Starting at the first line below, copy through to the last line exactly.

=====

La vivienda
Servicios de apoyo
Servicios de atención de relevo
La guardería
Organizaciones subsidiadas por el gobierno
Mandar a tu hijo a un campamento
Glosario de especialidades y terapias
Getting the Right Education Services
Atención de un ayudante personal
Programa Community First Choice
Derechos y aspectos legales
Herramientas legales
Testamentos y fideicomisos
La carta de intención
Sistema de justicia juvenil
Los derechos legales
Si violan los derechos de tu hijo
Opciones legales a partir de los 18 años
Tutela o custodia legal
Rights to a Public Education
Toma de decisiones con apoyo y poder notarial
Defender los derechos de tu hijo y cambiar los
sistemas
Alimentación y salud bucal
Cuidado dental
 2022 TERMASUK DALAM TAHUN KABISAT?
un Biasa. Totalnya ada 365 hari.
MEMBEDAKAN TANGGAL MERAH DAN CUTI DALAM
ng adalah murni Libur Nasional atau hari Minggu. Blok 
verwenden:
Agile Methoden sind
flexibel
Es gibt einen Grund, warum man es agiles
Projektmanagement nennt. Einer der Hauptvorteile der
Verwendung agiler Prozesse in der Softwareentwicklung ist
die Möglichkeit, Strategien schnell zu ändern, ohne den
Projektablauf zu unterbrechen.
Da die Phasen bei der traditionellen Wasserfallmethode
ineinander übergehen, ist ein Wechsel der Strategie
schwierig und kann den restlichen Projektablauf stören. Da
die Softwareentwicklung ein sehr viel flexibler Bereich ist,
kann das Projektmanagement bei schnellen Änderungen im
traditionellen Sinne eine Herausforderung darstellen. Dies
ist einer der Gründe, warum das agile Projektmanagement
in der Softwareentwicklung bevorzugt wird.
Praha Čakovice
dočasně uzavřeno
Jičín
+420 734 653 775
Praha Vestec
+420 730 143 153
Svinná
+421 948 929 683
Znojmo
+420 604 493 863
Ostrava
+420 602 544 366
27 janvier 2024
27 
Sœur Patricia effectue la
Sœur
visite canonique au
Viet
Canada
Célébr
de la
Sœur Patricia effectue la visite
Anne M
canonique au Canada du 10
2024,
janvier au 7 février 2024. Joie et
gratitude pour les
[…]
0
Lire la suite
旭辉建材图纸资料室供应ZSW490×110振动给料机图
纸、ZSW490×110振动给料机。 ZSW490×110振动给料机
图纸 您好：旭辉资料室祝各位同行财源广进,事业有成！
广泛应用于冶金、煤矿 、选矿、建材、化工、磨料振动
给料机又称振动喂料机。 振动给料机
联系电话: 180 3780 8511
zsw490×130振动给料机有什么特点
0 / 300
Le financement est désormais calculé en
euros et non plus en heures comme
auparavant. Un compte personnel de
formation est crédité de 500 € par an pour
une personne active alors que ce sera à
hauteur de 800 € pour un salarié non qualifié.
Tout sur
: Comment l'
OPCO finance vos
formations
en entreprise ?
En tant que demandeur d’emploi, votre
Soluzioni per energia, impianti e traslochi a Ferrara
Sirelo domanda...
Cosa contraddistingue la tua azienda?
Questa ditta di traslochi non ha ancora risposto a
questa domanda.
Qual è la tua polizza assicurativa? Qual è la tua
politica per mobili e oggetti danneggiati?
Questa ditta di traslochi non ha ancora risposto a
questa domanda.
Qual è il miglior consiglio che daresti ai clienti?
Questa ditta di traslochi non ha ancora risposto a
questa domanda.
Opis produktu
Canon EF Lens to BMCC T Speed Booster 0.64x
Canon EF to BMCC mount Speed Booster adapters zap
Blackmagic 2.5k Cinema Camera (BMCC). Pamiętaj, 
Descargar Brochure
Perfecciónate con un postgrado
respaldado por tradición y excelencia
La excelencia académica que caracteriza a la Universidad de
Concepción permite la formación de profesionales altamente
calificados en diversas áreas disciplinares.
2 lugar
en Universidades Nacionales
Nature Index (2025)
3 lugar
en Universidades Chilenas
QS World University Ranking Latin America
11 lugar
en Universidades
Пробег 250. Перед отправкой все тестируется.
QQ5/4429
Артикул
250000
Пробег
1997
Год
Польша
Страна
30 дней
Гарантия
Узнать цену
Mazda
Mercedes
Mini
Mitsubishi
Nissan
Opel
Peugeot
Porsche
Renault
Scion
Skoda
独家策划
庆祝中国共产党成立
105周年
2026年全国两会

=====

- **Exercise result**
La vivienda
Servicios de apoyo
Servicios de atención de relevo
La guardería
Organizaciones subsidiadas por el gobierno
Mandar a tu hijo a un campamento
Glosario de especialidades y terapias
Getting the Right Education Services
Atención de un ayudante personal
Programa Community First Choice
Derechos y aspectos legales
Herramientas legales
Testamentos y fideicomisos
La carta de intención
Sistema de justicia juvenil
Los derechos legales
Si violan los derechos de tu hijo
Opciones legales a partir de los 18 años
Tutela o custodia legal
Rights to a Public Education
Toma de decisiones con apoyo y poder notarial
Defender los derechos de tu hijo y cambiar los
sistemas
Alimentación y salud bucal
Cuidado dental
 2022 TERMASUK DALAM TAHUN KABISAT?
un Biasa. Totalnya ada 365 hari.
MEMBEDAKAN TANGGAL MERAH DAN CUTI DALAM
ng adalah murni Libur Nasional atau hari Minggu. Blok 
verwenden:
Agile Methoden sind
flexibel
Es gibt einen Grund, warum man es agiles
Projektmanagement nennt. Einer der Hauptvorteile der
Verwendung agiler Prozesse in der Softwareentwicklung ist
die Möglichkeit, Strategien schnell zu ändern, ohne den
Projektablauf zu unterbrechen.
Da die Phasen bei der traditionellen Wasserfallmethode
ineinander übergehen, ist ein Wechsel der Strategie
schwierig und kann den restlichen Projektablauf stören. Da
die Softwareentwicklung ein sehr viel flexibler Bereich ist,
kann das Projektmanagement bei schnellen Änderungen im
traditionellen Sinne eine Herausforderung darstellen. Dies
ist einer der Gründe, warum das agile Projektmanagement
in der Softwareentwicklung bevorzugt wird.
Praha Čakovice
dočasně uzavřeno
Jičín
+420 734 653 775
Praha Vestec
+420 730 143 153
Svinná
+421 948 929 683
Znojmo
+420 604 493 863
Ostrava
+420 602 544 366
27 janvier 2024
27 
Sœur Patricia effectue la
Sœur
visite canonique au
Viet
Canada
Célébr
de la
Sœur Patricia effectue la visite
Anne M
canonique au Canada du 10
2024,
janvier au 7 février 2024. Joie et
gratitude pour les
[…]
0
Lire la suite
旭辉建材图纸资料室供应ZSW490×110振动给料机图
纸、ZSW490×110振动给料机。 ZSW490×110振动给料机
图纸 您好：旭辉资料室祝各位同行财源广进,事业有成！
广泛应用于冶金、煤矿 、选矿、建材、化工、磨料振动
给料机又称振动喂料机。 振动给料机
联系电话: 180 3780 8511
zsw490×130振动给料机有什么特点
0 / 300
Le financement est désormais calculé en
euros et non plus en heures comme
auparavant. Un compte personnel de
formation est crédité de 500 € par an pour
une personne active alors que ce sera à
hauteur de 800 € pour un salarié non qualifié.
Tout sur
: Comment l'
OPCO finance vos
formations
en entreprise ?
En tant que demandeur d’emploi, votre
Soluzioni per energia, impianti e traslochi a Ferrara
Sirelo domanda...
Cosa contraddistingue la tua azienda?
Questa ditta di traslochi non ha ancora risposto a
questa domanda.
Qual è la tua polizza assicurativa? Qual è la tua
politica per mobili e oggetti danneggiati?
Questa ditta di traslochi non ha ancora risposto a
questa domanda.
Qual è il miglior consiglio che daresti ai clienti?
Questa ditta di traslochi non ha ancora risposto a
questa domanda.
Opis produktu
Canon EF Lens to BMCC T Speed Booster 0.64x
Canon EF to BMCC mount Speed Booster adapters zap
Blackmagic 2.5k Cinema Camera (BMCC). Pamiętaj, 
Descargar Brochure
Perfecciónate con un postgrado
respaldado por tradición y excelencia
La excelencia académica que caracteriza a la Universidad de
Concepción permite la formación de profesionales altamente
calificados en diversas áreas disciplinares.
2 lugar
en Universidades Nacionales
Nature Index (2025)
3 lugar
en Universidades Chilenas
QS World University Ranking Latin America
11 lugar
en Universidades
Пробег 250. Перед отправкой все тестируется.
QQ5/4429
Артикул
250000
Пробег
1997
Год
Польша
Страна
30 дней
Гарантия
Узнать цену
Mazda
Mercedes
Mini
Mitsubishi
Nissan
Opel
Peugeot
Porsche
Renault
Scion
Skoda
独家策划
庆祝中国共产党成立
105周年
2026年全国两会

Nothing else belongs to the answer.